About this exercise. All lines in the records below with the word "that" must be returned.

Records.
"""

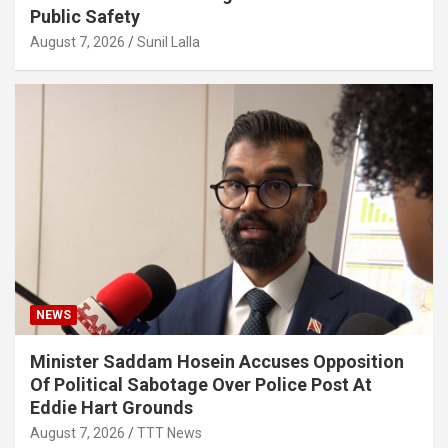
Public Safety
August 7, 2026
Sunil Lalla
NEWS
Minister Saddam Hosein Accuses Opposition
Of Political Sabotage Over Police Post At
Eddie Hart Grounds
August 7, 2026
TTT News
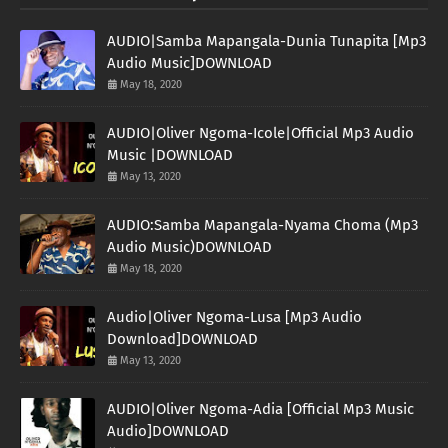
AUDIO|Samba Mapangala-Dunia Tunapita [Mp3
Audio Music]DOWNLOAD
May 18, 2020
AUDIO|Oliver Ngoma-Icole|Official Mp3 Audio
Music |DOWNLOAD
May 13, 2020
AUDIO:Samba Mapangala-Nyama Choma (Mp3
Audio Music)DOWNLOAD
May 18, 2020
Audio|Oliver Ngoma-Lusa [Mp3 Audio
Download]DOWNLOAD
May 13, 2020
AUDIO|Oliver Ngoma-Adia [Official Mp3 Music
Audio]DOWNLOAD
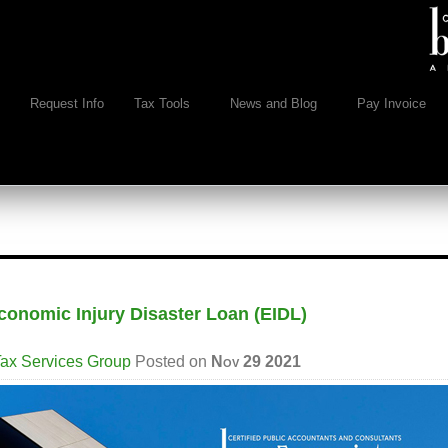
Request Info
Tax Tools
News and Blog
Pay Invoice
conomic Injury Disaster Loan (EIDL)
ax Services Group
Posted on
Nov 29 2021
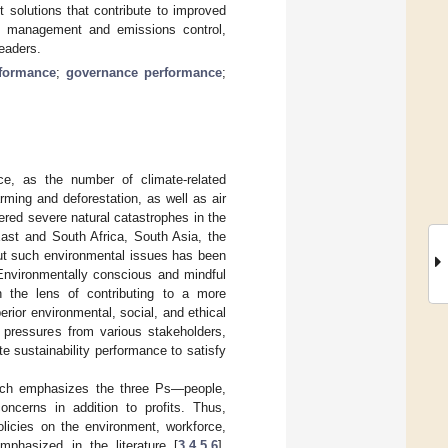
t solutions that contribute to improved
rce management and emissions control,
eaders.
rformance
;
governance performance
;
ce, as the number of climate-related
rming and deforestation, as well as air
red severe natural catastrophes in the
East and South Africa, South Asia, the
out such environmental issues has been
Environmentally conscious and mindful
 the lens of contributing to a more
erior environmental, social, and ethical
 pressures from various stakeholders,
e sustainability performance to satisfy
ich emphasizes the three Ps—people,
oncerns in addition to profits. Thus,
olicies on the environment, workforce,
mphasized in the literature [
3
,
4
,
5
,
6
],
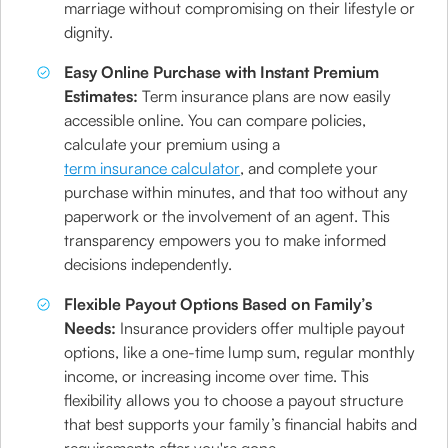
marriage without compromising on their lifestyle or
dignity.
Easy Online Purchase with Instant Premium
Estimates:
Term insurance plans are now easily
accessible online. You can compare policies,
calculate your premium using a
term insurance calculator
, and complete your
purchase within minutes, and that too without any
paperwork or the involvement of an agent. This
transparency empowers you to make informed
decisions independently.
Flexible Payout Options Based on Family’s
Needs:
Insurance providers offer multiple payout
options, like a one-time lump sum, regular monthly
income, or increasing income over time. This
flexibility allows you to choose a payout structure
that best supports your family’s financial habits and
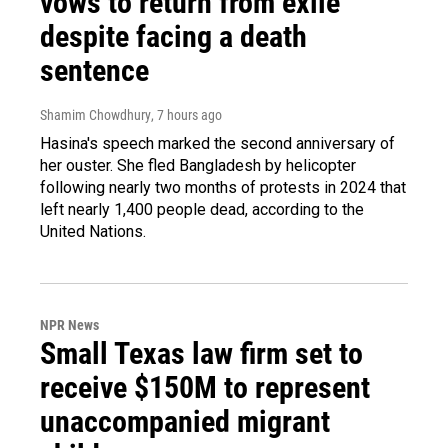
vows to return from exile
despite facing a death
sentence
Shamim Chowdhury
, 7 hours ago
Hasina's speech marked the second anniversary of
her ouster. She fled Bangladesh by helicopter
following nearly two months of protests in 2024 that
left nearly 1,400 people dead, according to the
United Nations.
NPR News
Small Texas law firm set to
receive $150M to represent
unaccompanied migrant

"""

Response box.
t solutions that contribute to improved
purchase within minutes, and that too without any
that best supports your family’s financial habits and
following nearly two months of protests in 2024 that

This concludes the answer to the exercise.